ACTIVITY: All lines in the data bearing the string "copies" should be identified and copied.

GIVEN INFORMATION:
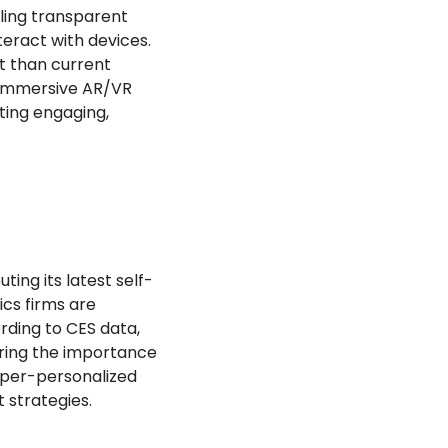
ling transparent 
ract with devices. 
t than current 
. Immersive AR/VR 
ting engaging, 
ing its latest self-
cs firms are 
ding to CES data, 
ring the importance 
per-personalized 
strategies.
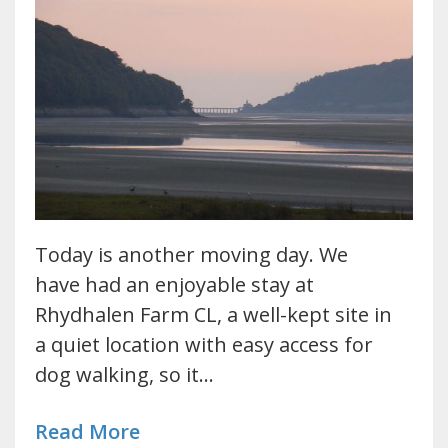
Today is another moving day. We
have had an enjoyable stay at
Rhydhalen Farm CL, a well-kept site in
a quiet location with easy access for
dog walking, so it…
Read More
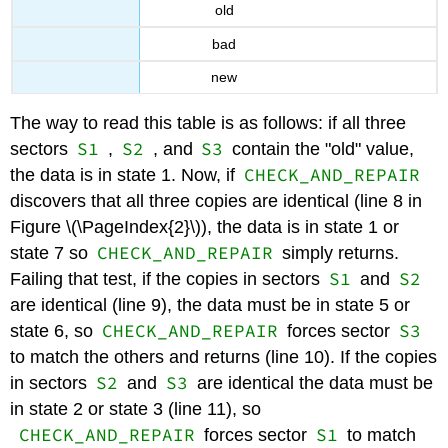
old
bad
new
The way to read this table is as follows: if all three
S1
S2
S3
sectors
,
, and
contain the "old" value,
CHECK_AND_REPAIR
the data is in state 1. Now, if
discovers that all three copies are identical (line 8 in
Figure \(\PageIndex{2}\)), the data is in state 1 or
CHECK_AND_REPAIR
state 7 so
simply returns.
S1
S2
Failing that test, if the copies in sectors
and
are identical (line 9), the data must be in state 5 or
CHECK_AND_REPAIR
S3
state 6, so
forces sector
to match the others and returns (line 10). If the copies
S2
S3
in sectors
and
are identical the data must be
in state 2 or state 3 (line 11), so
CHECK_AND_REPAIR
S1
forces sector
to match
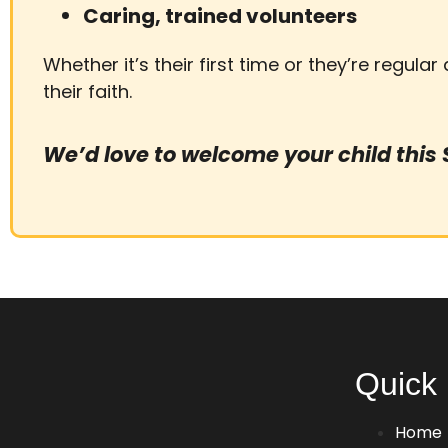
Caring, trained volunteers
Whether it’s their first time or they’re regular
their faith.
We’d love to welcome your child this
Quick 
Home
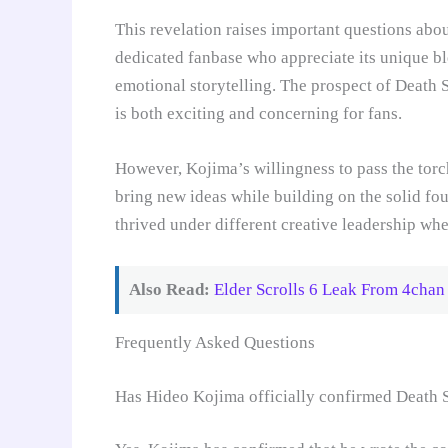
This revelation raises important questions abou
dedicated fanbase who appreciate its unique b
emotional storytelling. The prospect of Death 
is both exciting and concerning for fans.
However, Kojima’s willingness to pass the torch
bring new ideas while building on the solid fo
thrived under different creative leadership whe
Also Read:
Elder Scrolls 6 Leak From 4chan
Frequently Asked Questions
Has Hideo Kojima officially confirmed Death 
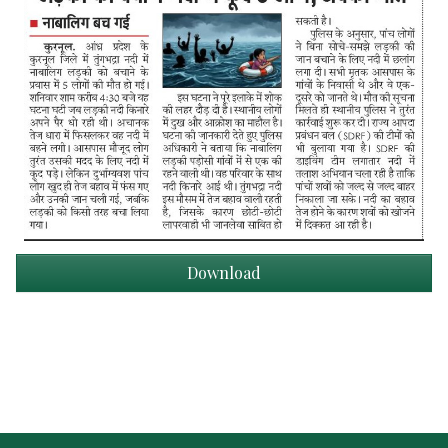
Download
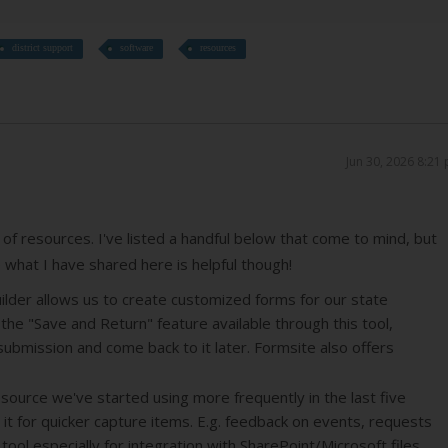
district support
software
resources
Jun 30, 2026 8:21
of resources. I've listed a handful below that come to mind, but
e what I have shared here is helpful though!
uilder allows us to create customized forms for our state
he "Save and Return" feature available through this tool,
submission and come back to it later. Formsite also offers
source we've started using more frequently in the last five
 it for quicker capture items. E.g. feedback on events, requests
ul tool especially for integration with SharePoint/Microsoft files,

EXERCISE SOLUTION:
discovers that all three copies are identical (line 8 in
Failing that test, if the copies in sectors
to match the others and returns (line 10). If the copies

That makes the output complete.